Once on the grid, none other than cricket legend Sachin Tendulkar came around to wish me luck before I climbed into the car. It was incredibly emotional and motivating.
The start was strong but my race almost went awry when one of the Lotuses braked far too early and left me with nowhere to go but right into its rear end. I sustained a significant damage to my front wing, as I found out after the race. At that point, from the cockpit, the balance of the car seemed slightly affected, but I decided to press on. The first 10 laps were difficult, but then I gradually settled into a rhythm.
Things were going well until after the first pit stop but then I had to get off the racing line when one of the Red Bulls lapped me, and being a new circuit, there was a lot of dirt off line. The pace of the front-runners was really quick and hence we had to get out of the way on several occasions and lap time suffered as a result. Overall though, the pace was good — comparable to the Lotuses at some points. The strategy worked out well even though one of the Virgin cars managed to jump us on the last stop, so in hindsight we could've finished higher.

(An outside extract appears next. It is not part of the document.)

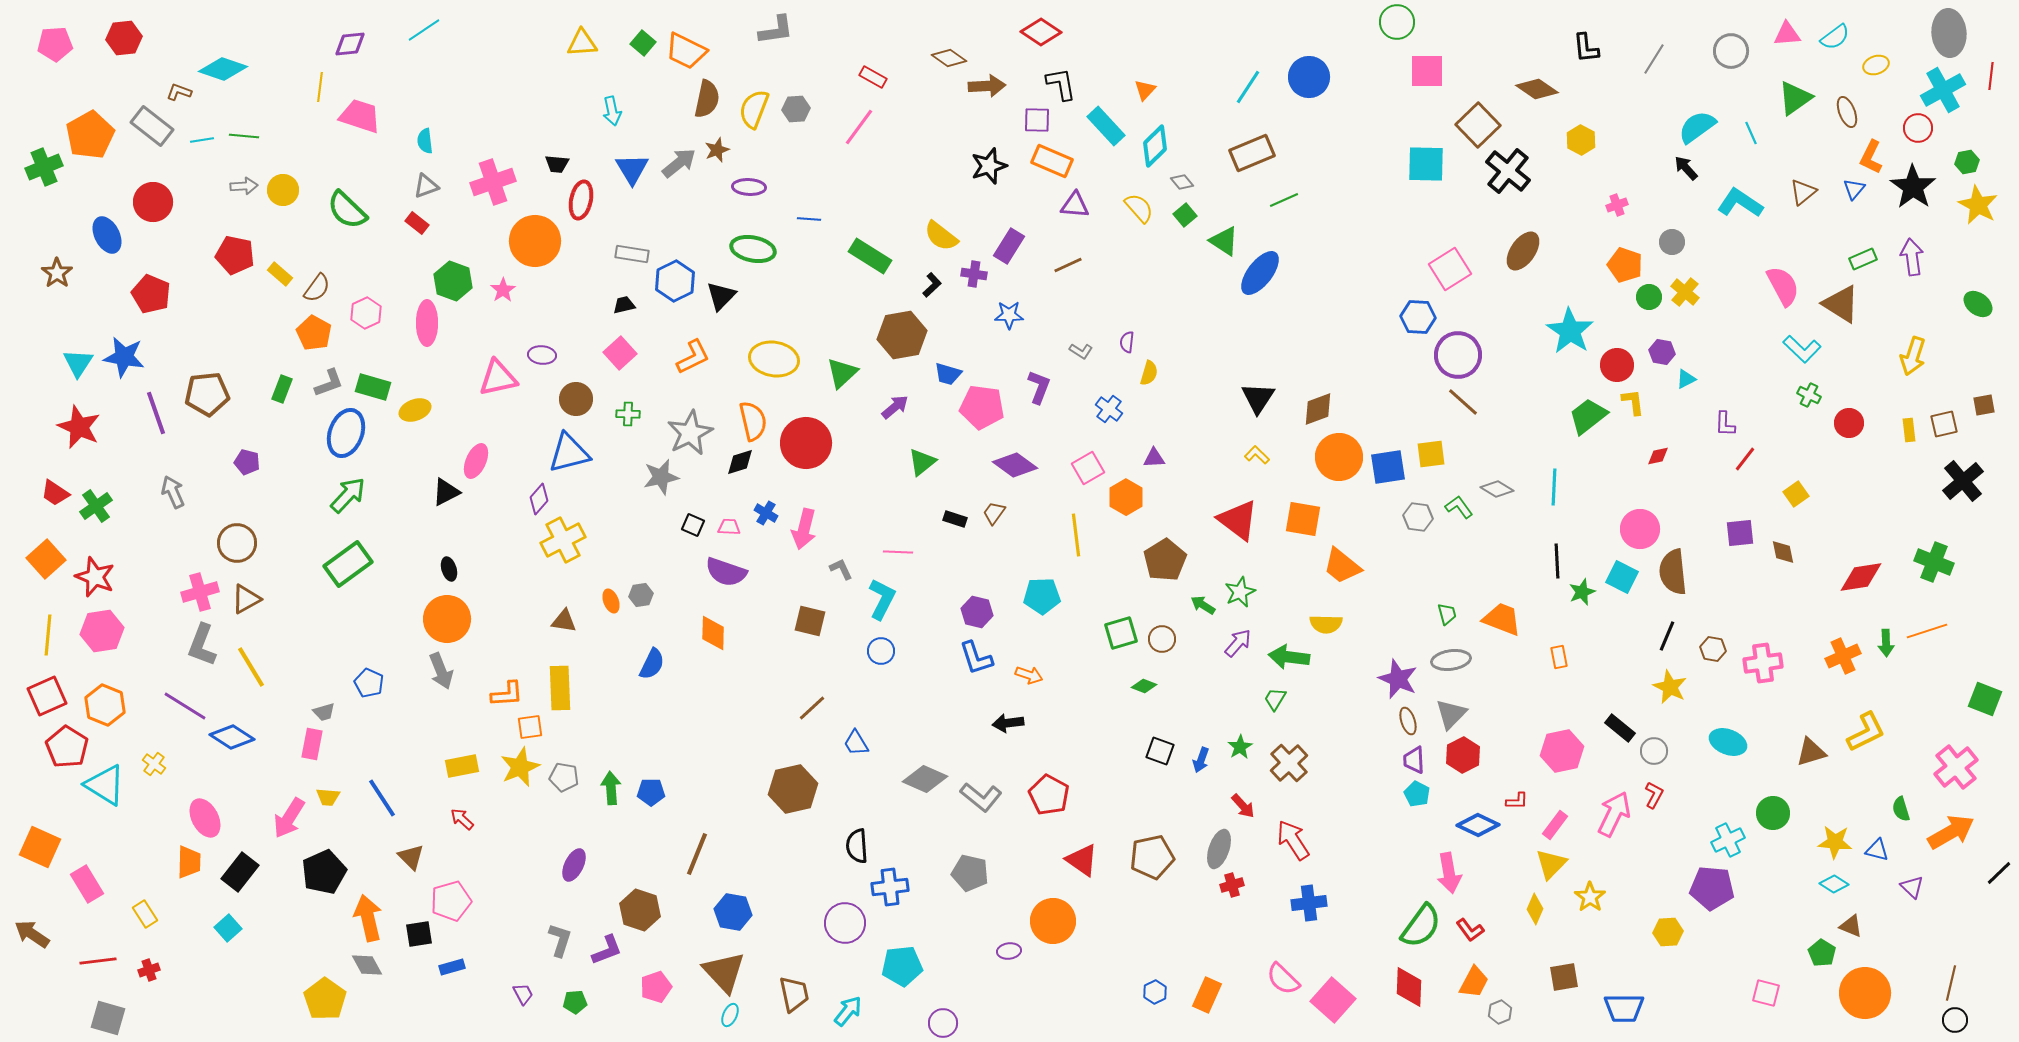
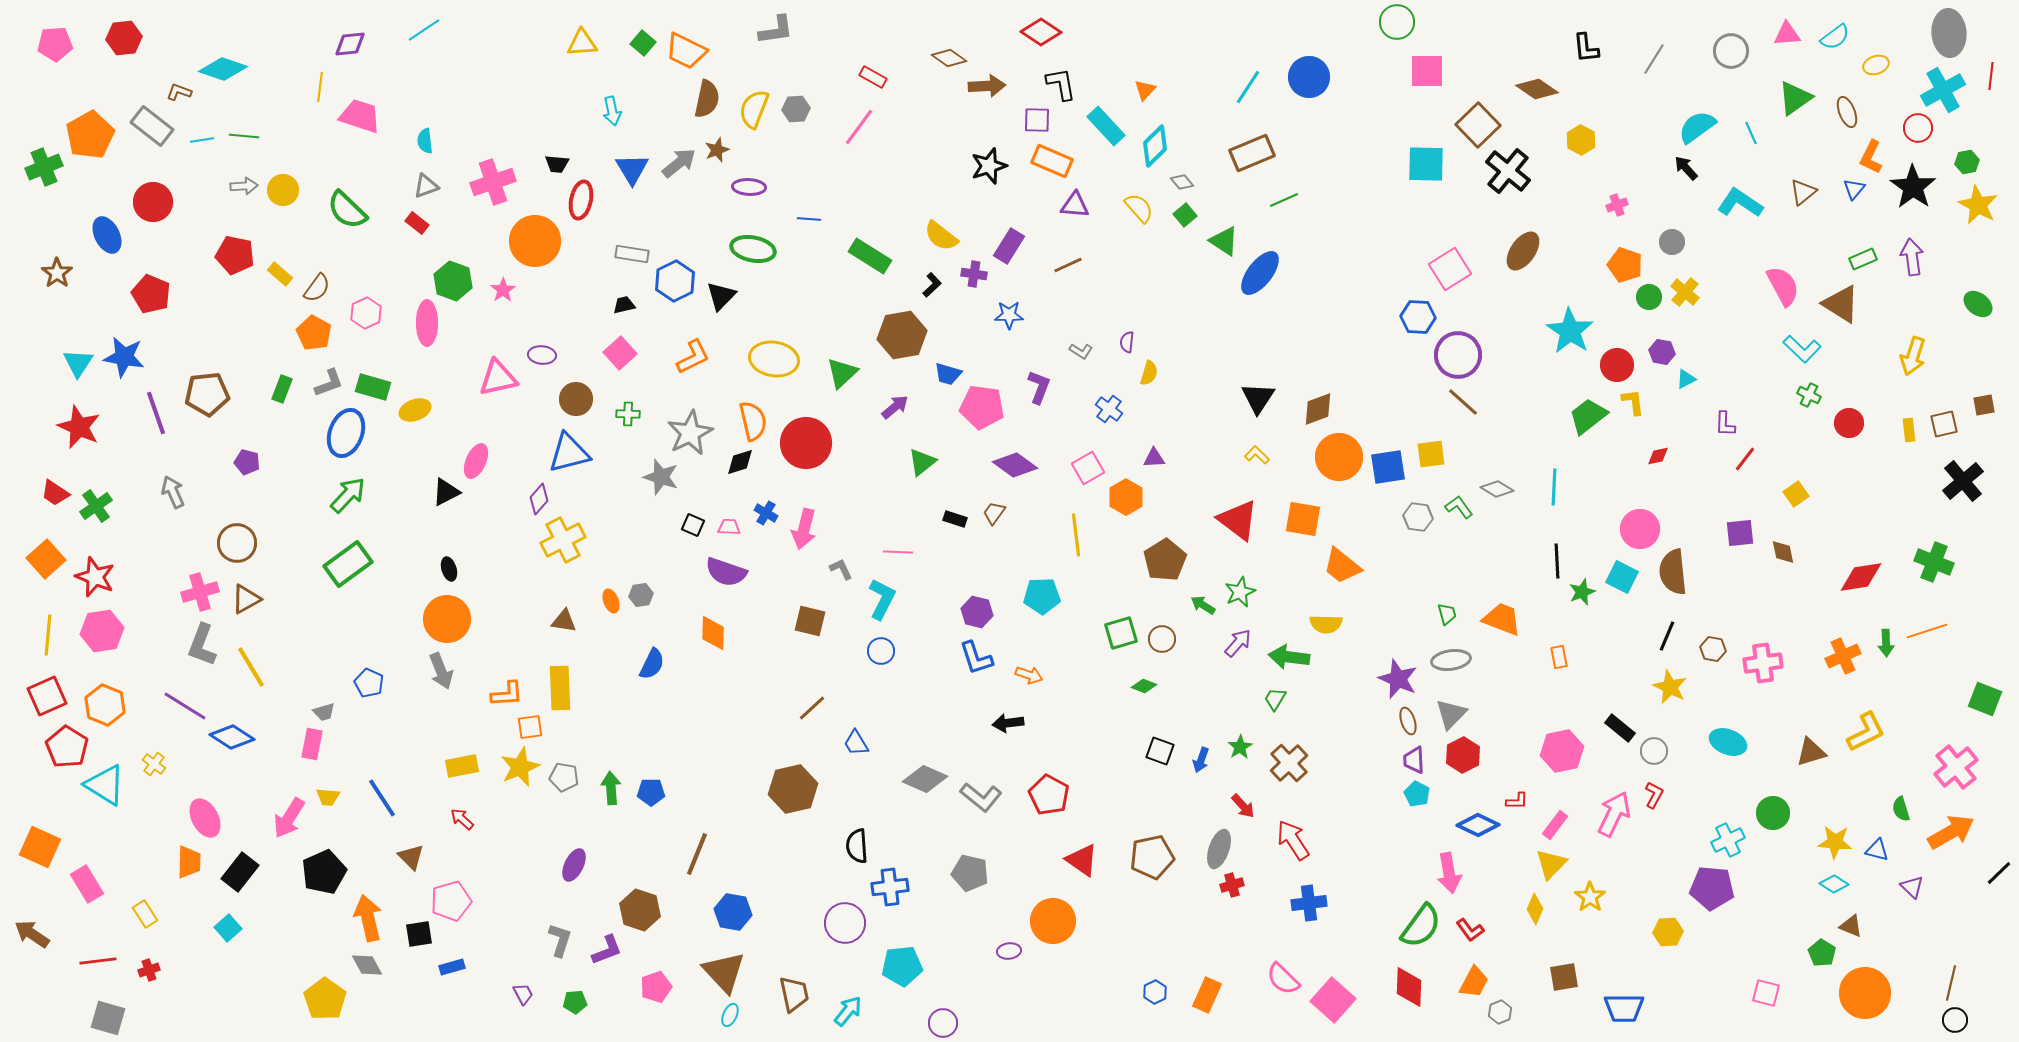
gray star at (661, 477): rotated 30 degrees clockwise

It was an extremely satisfying weekend for me. I gave my highly rated team-mate a hard time throughout the weekend and everything came together for the race. I surprised quite a few naysayers, and most of all, surprised myself to an extent as well. After all, jumping into a race after being away for a while isn't the easiest thing — there are a lot of variables and you need to sew everything together.
My expectations had been quite modest going into the weekend, hence I relished the end result even more. Had I not got the five-place grid penalty in qualifying and started 22nd instead of 24th, who knows how far we could've gone.
Once again, I can't thank the Tata Group for the unconditional support they have extended towards me, standing by me through thick and thin and without whom I wouldn't have come this far. It has been an extremely promising and thrilling inaugural Indian GP — and a sign for promising things to come in the future.